По щеке старика медленно скатилось одинокое сожаление и испуг — самые сильные из всех, что были в его жизни, самые громкие — о том, в чём он, как думал, был единолично виноват. Боль подступала к горлу кислым комом, боль давила на шею и губы, пытаясь выдавить из нутра самый отчаянный крик. Боль была сильней.
— Мы с тобой… обязательно выкарабкаемся, Ви, — он сжал его руку крепче. — Ты вернёшься с Гренландии, и мы с тобой… обязательно увидимся.
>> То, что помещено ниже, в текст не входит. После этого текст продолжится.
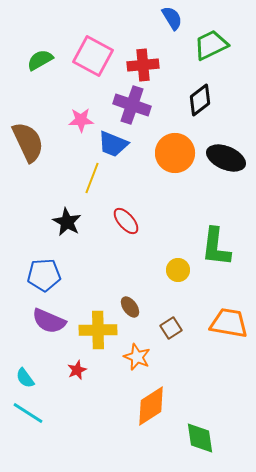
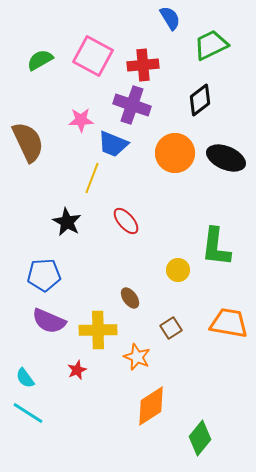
blue semicircle: moved 2 px left
brown ellipse: moved 9 px up
green diamond: rotated 48 degrees clockwise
Обязательно!..
«Догадаешься, что он сказал? — хватка парня ослабевала мгновение за мгновением. — Он сказал: «Все умрут. Рано или поздно, — Уильям старался не отводить от него взгляд, давил в себе тот самый ком так, будто от того зависела его жизнь, пытался держать свою боль. — Готов ты к этому или нет. Так что лучше просто помнить эту мысль — с ней всегда будет проще, — в конце-концов, Айви отпустил его — больше некому было держать его, больше нечему было держать его — за день до своей смерти он умрёт так, как никогда не хотел жить. — Все когда-нибудь умрут».
Нет, в тот день точно нельзя было верить — это был только сон. Это был страшный, жуткий кошмар, преследующий его за все грехи — нужно было только понять, нужно было только проснуться, и он уже будет сидеть в той заснеженной сторожке, где сидел вчера. Он будет ещё раньше — в Вашингтоне, засыпая в обнимку с Даной, в одиноком заброшенном городе, будучи пилигримом; в походе с Вейлоном; в доме рабов, просыпаясь от ударов петли; в самом чёртовом бункере — где угодно, но не там. Всего того точно не было, всё то точно было сном.
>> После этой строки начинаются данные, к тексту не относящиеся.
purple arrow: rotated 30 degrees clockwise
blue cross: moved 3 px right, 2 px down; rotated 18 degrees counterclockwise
Он стоял на коленях и смотрел на свои руки, смотрел на него — кровь, только кровь. Ни дыхания, ни жизни, ни будущего — кровь. «Терять кого-то это как идти по зубьям пилы — ты долго-долго поднимаешься вверх, привыкая к человеку, принимая его к себе в сердце и в голову, а потом, когда ты оказываешься на вершине, оказывается, что следующий шаг ты должен сделать в обрыв — опуститься на тот же уровень, с которого начинал. Шаг и всё — нет человека. И начинаешь сначала. А на конце этой пилы — пусто. Нет там ничего — всеми богами поклялся бы, если бы верил — только смерть».
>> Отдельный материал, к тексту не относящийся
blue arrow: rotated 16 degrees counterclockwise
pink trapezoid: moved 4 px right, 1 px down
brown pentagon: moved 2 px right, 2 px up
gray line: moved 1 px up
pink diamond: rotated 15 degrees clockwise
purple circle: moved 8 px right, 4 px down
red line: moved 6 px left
Он совсем не замечал то, как темнели его руки, совсем не увидел, как силуэт, появившийся сзади по левое плечо, полностью слился с ним — он совсем не чувствовал той тьмы, что обволокла его — только боль, только потеря от следующего шага, сделанного в пропасть: «Как и отец, как и Вейлон, как и Алиса — как и все они…».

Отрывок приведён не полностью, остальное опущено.